I made the English-Thai Dictionary Chrome extension for my mom back in 2013. Back then, I just learned Django so I decided to put it to practice. I hosted the backend API application (Django + MySQL) in a Digital Ocean $5/month droplet and discontinued it in 2015 after learning that my droplet was compromised. In an effort to revamp my old projects, I looked into finding an easier and cheaper way to host the API. This blog post documents the journey and some of the surprising findings along the way of the migration.

1. How the English-Thai Chrome Extension Works

The Chrome extension displays Thai definitions of the english word double-clicked by the user. Display Thai Definition of Double-Clicked English Word

Display Thai Definition of Double-Clicked English Word

Upon detection of double-click word highlight, the Chrome extension would make a request to the API passing in the English word as a path variable. For example, when a user double-click on the word "hello", the Chrome extension would make an AJAX call to www.somebaseurl.com/lookupEnglishThai/hello

The server would then respond with a JSON containing a list of the Thai definitions like so:

{
  "found": true,
  "search_term": "hello",
  "closest_search_term": "hello",
  "definitions": [
    "สวัสดี (คำทักทาย)"
  ]
}
What happen when a user double clicks on the word 'hello'

What happen when a user double clicks on the word 'hello'

2. Moving from MySQL to DynamoDB

The English-Thai dictionary data was taken from an XML file from the Lexitron project.
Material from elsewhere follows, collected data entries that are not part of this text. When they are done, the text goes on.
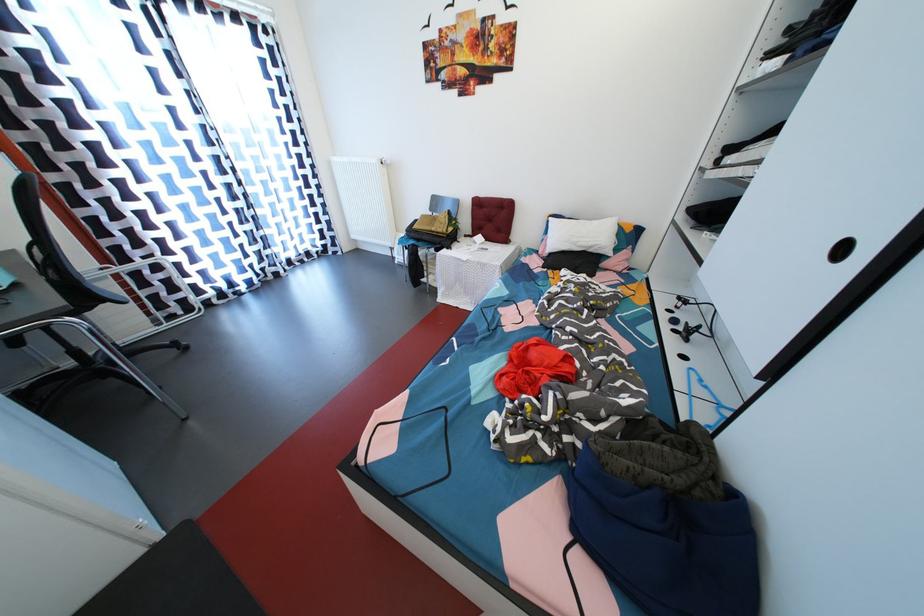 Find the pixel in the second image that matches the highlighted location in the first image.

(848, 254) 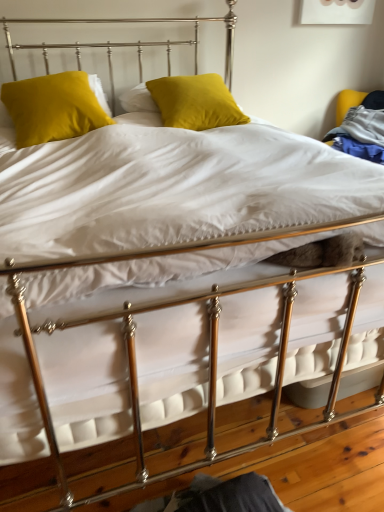 Question: Is point (56, 76) positioned closer to the camera than point (195, 97)?

Choices:
 (A) farther
 (B) closer

Answer: (B)

Question: From the image's perspective, is velvet yellow pillow at upper left, the 1th pillow from the left, positioned above or below satin yellow pillow at center, which ranks as the 2th pillow in left-to-right order?

Choices:
 (A) above
 (B) below

Answer: (B)

Question: From a real-world perspective, is velvet yellow pillow at upper left, which is the second pillow from right to left, above or below satin yellow pillow at center, which is counted as the 1th pillow, starting from the right?

Choices:
 (A) above
 (B) below

Answer: (B)

Question: Does point (226, 108) appear closer or farther from the camera than point (43, 89)?

Choices:
 (A) closer
 (B) farther

Answer: (B)

Question: Which is correct: satin yellow pillow at center, which ranks as the 2th pillow in left-to-right order, is inside velvet yellow pillow at upper left, which is the second pillow from right to left, or outside of it?

Choices:
 (A) inside
 (B) outside

Answer: (B)

Question: From the image's perspective, is satin yellow pillow at center, which ranks as the 2th pillow in left-to-right order, positioned above or below velvet yellow pillow at upper left, the 1th pillow from the left?

Choices:
 (A) below
 (B) above

Answer: (B)

Question: In terms of width, does satin yellow pillow at center, which ranks as the 2th pillow in left-to-right order, look wider or thinner when compared to velvet yellow pillow at upper left, which is the second pillow from right to left?

Choices:
 (A) wide
 (B) thin

Answer: (A) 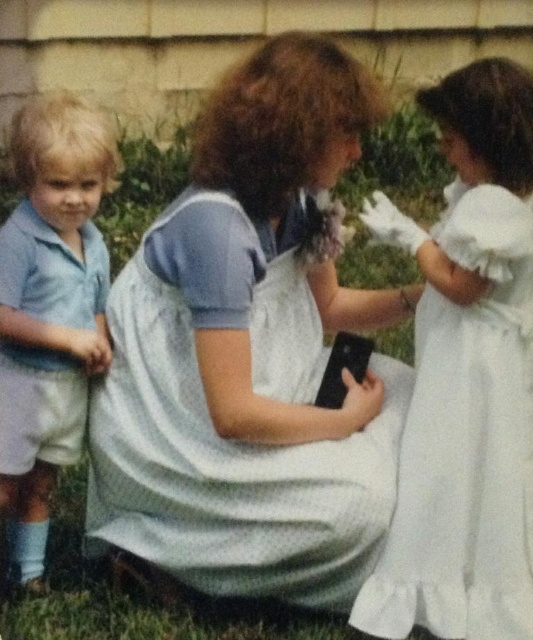 Which is below, white satin dress at right or matte blue shirt at left?

white satin dress at right is below.

Can you confirm if white satin dress at right is bigger than matte blue shirt at left?

Indeed, white satin dress at right has a larger size compared to matte blue shirt at left.

Describe the element at coordinates (463, 435) in the screenshot. I see `white satin dress at right` at that location.

Image resolution: width=533 pixels, height=640 pixels. I want to click on white satin dress at right, so click(463, 435).

Which is behind, point (176, 257) or point (467, 396)?

The point (467, 396) is behind.

Can you confirm if white cotton dress at center is smaller than white satin dress at right?

Incorrect, white cotton dress at center is not smaller in size than white satin dress at right.

In order to click on white cotton dress at center in this screenshot , I will do `click(251, 355)`.

Does white cotton dress at center appear over matte blue shirt at left?

Indeed, white cotton dress at center is positioned over matte blue shirt at left.

Between white cotton dress at center and matte blue shirt at left, which one is positioned lower?

Positioned lower is matte blue shirt at left.

Who is more distant from viewer, (173, 250) or (80, 196)?

Point (80, 196)

Where is `white cotton dress at center`? This screenshot has width=533, height=640. white cotton dress at center is located at coordinates [x=251, y=355]. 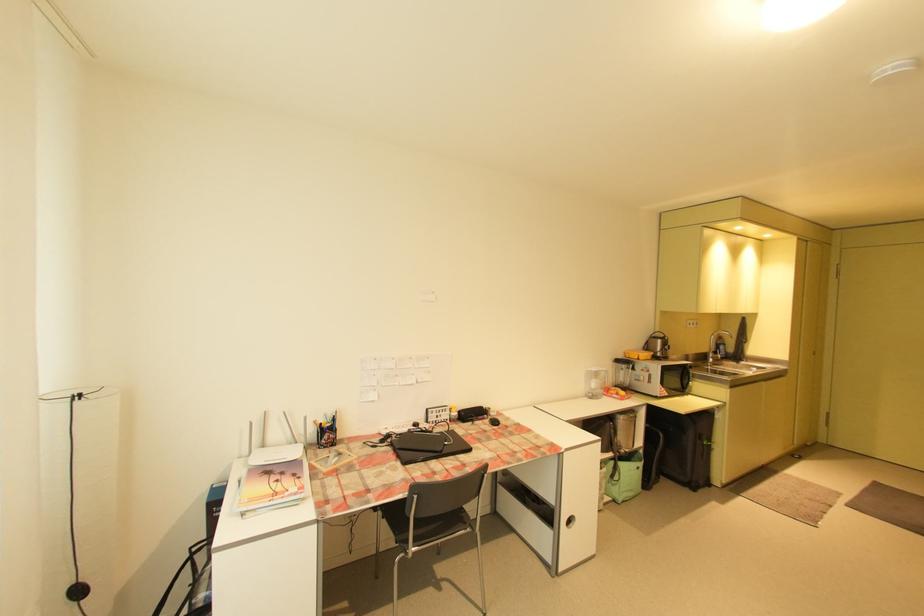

My tasks were broken down as followed:

  1. Create a new table in DynamoDB that I can use to efficiently lookup word definition

  2. Parse and load data from the XML file to the DynamoDB table

2.1 New Table in DynamoDB

For reference, the XML representation of an English-Thai pair in the Lexitron's XML file is in this format.

<entry>
    <esearch>prize</esearch>
    <eentry>prize1</eentry>
    <tentry>ของมีค่า</tentry>
    <ecat>N</ecat>
    <ethai>ชั้นยอด, ดีพอที่จะได้รับรางวัล</ethai>
    <id>52005</id>
</entry>

MySQL Schema

The MySQL schema used is a 1 to 1 mapping of each "entry" in the XML.

Field Type Sample Value
id integer 52005
esearch varchar(128) prize
eentry varchar(128) prize1
tentry varchar(1028) ของมีค่า
tcat varchar(10) N

DynamoDB Table

DynamoDB is schemaless but it needs to have a primary partition key. I've chosen english_word to be the primary partition key as that's used to query the database. The table is also populated with an additional attribute called thai_definitions with the data type String Set.

Attribute Type Sample Value
english_word string prize
thai_definitions string set { "การจับกุม", "ของมีค่า", "ตีราคาสูง", "ที่ได้รับรางวัล", "ยอดเยี่ยม", "รางวัล", "สิ่งของที่ยึดได้" }

2.2 Parse and load 53,000 items into DynamoDB table

I used boto3's batch_writer to batch up the put_item request and quickly noticed that that the speed of inserting an item into DynamoDB was really slow after about 200 requests. After some investigation, I discovered that my Write Capacity Unit (WCU) setting for the table was 1 per second and hundreds of requests were being throttled. After increasing WCU to 600, the number of throttled requests decreased and I could see from the log that the put_item requests were completed more quickly.

Throttled requests metric showing hundreds of throttled writes

Throttled requests metric showing hundreds of throttled writes

3. Moving from Django to AWS Lambda

It was easy switching from Django to AWS Lambda because I literally had 1 just API endpoint. The logic in guessing the "closest" search term (in case the user lookup a word which is in past-tense eg. "liked", "married" or plural form of the word eg. "guests", "ferries") remains the same. With Django, I had about 7 different files. With AWS Lambda, the number of files reduced to just 2: 1 for lambda handler, 1 for unit test.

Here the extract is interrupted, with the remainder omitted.